2026 strikes me as the year in which AI’s fiercest critics began writing their critiques with the help of artificial intelligence. I notice because they use it clumsily and barely polish the output, though I could be wrong. The impression, however, has set me thinking about how perceptions of AI’s usefulness have shifted over the years.

A glance at the statistics on so-called Shadow AI makes the phenomenon unsurprising. According to a 2025 UpGuard report, over 80 per cent of workers say they use AI tools that have not been authorised by their employer, and roughly half do so on a regular basis; senior executives turn out to be even more inclined than others to use them on the sly.

This clandestine adoption marks the end of a phase in public debate. For years a fairly widespread form of denialism held that language models did not work, that they produced only hallucinations, that they were by definition useless or harmful. The position may have had a certain logic two years ago, when one squinted with some myopia at still rough-hewn tools; by now it has become simply untenable.

The intellectual roots of this denialism are by now well known. The “stochastic parrots” thesis, formulated by Emily Bender and Timnit Gebru in 2021, inspired a legion convinced that language models were mere manipulators of linguistic appearance, devoid of understanding. In The AI Con (2025), co-authored with Alex Hanna, Bender consolidates this position into a systematic argument: the entire AI industry is a fraud, a con orchestrated by Big Tech to sell a product that does not do what it promises. The authors propose renaming language models “synthetic text extruding machines,” an image that likens the process to the industrial production of plastic.

The book has merits that would be unfair to ignore. The chapters on labour and on the precarity induced by automation offer a well-documented analysis of how AI is being used to fragment creative professions and drive down the cost of intellectual work. The analysis of public services is perhaps the book’s strongest section: Bender and Hanna show how AI hype functions as ideological cover for further cuts to services, and how the promise of the robot-doctor or the robot-teacher both presupposes and normalises the lack of adequate human resources. Their critique of AI catastrophism is also persuasive, with its analysis of the TESCREAL ideological complex and of how catastrophists and enthusiasts end up being two sides of the same coin.
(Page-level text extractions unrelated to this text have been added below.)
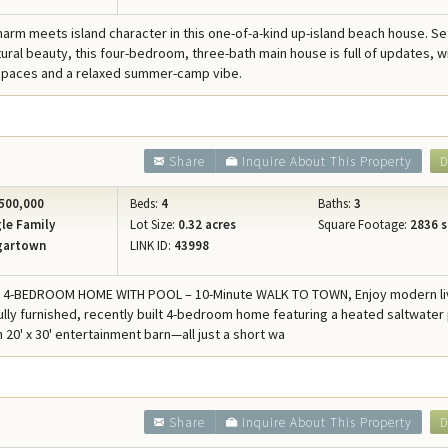
harm meets island character in this one-of-a-kind up-island beach house. Se
tural beauty, this four-bedroom, three-bath main house is full of updates, w
 spaces and a relaxed summer-camp vibe.
Share
Inquire About This Property
D
500,000
Beds:
4
Baths:
3
le Family
Lot Size:
0.32 acres
Square Footage:
2836 s
gartown
LINK ID:
43998
T 4-BEDROOM HOME WITH POOL – 10-Minute WALK TO TOWN, Enjoy modern liv
fully furnished, recently built 4-bedroom home featuring a heated saltwater
h 20' x 30' entertainment barn—all just a short wa
Share
Inquire About This Property
D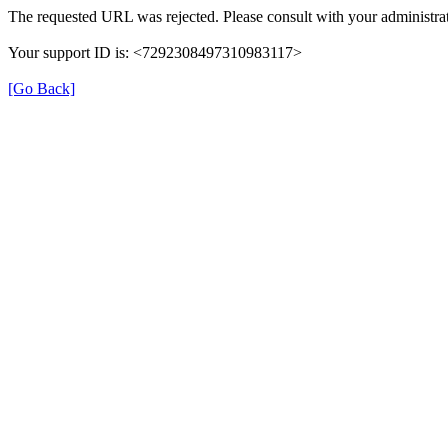
The requested URL was rejected. Please consult with your administrat
Your support ID is: <7292308497310983117>
[Go Back]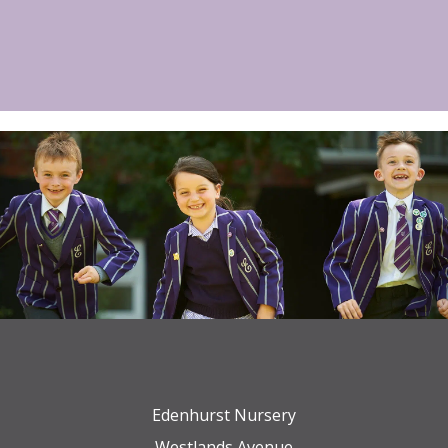
Edenhurst Nursery
Westlands Avenue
The problem is that The AI Con does not confine itself to these sectoral analyses; one of its load-bearing arguments is that language models do not work in any cognitively relevant sense. The authors write that “what is currently being developed as ‘AI’ does not work, nor is it helpful, for an overwhelmingly large portion of people living on the earth today, especially people in the Majority World”. Consistent with this stance, in a lecture at Harvey Mudd College in November 2024, Bender reiterated that when the output of an LLM happens to be correct it is so by pure chance, and that one might as well consult a Magic 8 Ball.

Yet the book itself undermines this premise. Bender and Hanna devote hundreds of pages to documenting the concrete harm caused by the very tools they declare useless: British authors, translators, and illustrators who have lost work because of generative AI; film studios replacing concept artists with Midjourney; newsrooms sacking editors to fill pages with synthetic text; Clarkesworld magazine forced to suspend submissions because it was swamped with stories generated by ChatGPT. The entire third chapter presupposes on every page that the technology works well enough to replace qualified workers in the eyes of those who commission the work.

This is a phenomenon worth verifying, because it is often difficult to tell when what is really going on is “AI washing,” that is, layoffs that employers attribute to AI in order to deflect responsibility. Anyway, if the output were truly garbage, literally nobody would want it.

When it comes to denying cognitive value, the authors declare these tools “inherently unreliable, being designed to make shit up”. When it comes to documenting harm, they implicitly presuppose that the models work well enough to be adopted at industrial scale, to take commissions away from professionals, to pollute the information ecosystem. The two claims require incompatible premises; the book alternates between them according to rhetorical convenience without ever acknowledging the contradiction.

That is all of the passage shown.